Information Sharing and Financial Market Regulation: Understanding the Capability Gap

Djoko Sigit Sayogo, Theresa Pardo, and Peter Bloniarz
Oct. 22, 2012

Abstract

6th International Conference on Theory and Practice of Electronic Governance (ICEGOV2012), Mon, 22 Oct 2012.

In testimony on April of 2012 before the House Financial Services Committee, U.S. Securities and Exchange Commission (SEC) Chairman, Mary Schapiro, stated that effective information sharing between financial market actors and their regulatory bodies is critical to fulfilling the regulatory obligations of the SEC. The 2008 financial crisis is recognized as a show case for the risks to the stability of the markets that ineffective information sharing among supervisory authorities represents.
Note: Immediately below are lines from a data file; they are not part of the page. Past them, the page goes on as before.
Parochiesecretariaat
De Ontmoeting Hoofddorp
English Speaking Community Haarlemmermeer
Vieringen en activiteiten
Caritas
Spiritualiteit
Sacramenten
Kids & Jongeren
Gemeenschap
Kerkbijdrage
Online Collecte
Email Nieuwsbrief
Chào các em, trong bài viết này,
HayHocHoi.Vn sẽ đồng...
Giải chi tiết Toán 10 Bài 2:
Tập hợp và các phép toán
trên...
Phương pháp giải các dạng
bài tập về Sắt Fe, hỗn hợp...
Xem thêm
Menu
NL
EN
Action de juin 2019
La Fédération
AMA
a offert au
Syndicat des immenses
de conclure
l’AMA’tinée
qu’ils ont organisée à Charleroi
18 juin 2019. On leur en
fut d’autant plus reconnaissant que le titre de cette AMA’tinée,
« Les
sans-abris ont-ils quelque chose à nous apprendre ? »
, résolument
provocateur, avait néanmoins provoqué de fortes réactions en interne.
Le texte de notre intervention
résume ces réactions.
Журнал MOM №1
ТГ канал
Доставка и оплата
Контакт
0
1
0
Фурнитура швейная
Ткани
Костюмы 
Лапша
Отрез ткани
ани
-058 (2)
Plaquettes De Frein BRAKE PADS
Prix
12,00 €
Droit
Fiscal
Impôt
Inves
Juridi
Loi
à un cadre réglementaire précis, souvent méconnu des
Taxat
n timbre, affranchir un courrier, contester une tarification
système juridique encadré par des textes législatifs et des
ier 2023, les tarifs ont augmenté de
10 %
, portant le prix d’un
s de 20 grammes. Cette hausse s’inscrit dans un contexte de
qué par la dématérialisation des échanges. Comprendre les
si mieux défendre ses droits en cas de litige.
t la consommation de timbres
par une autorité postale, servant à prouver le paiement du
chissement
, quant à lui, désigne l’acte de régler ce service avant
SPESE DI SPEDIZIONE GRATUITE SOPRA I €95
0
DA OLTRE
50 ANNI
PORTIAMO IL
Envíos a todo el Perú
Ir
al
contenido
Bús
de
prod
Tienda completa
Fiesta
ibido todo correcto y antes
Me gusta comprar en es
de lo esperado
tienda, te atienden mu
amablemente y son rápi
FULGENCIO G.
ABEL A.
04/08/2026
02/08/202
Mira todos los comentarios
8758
This paper constitutes a preliminary exploration of the challenges facing financial regulators building on prior research in the computing and information science community (CIS). Current literature as well as data from a recent study of financial market regulation is used to identify key actors in financial market regulation information sharing relationships and to begin to outline the challenges faced in this unique context and the resulting risk if those challenges go unaddressed. A recently developed theoretical framework for cross-boundary information sharing (Garcia et al 2007) is used to present insights about challenges and risks from the literature and the field.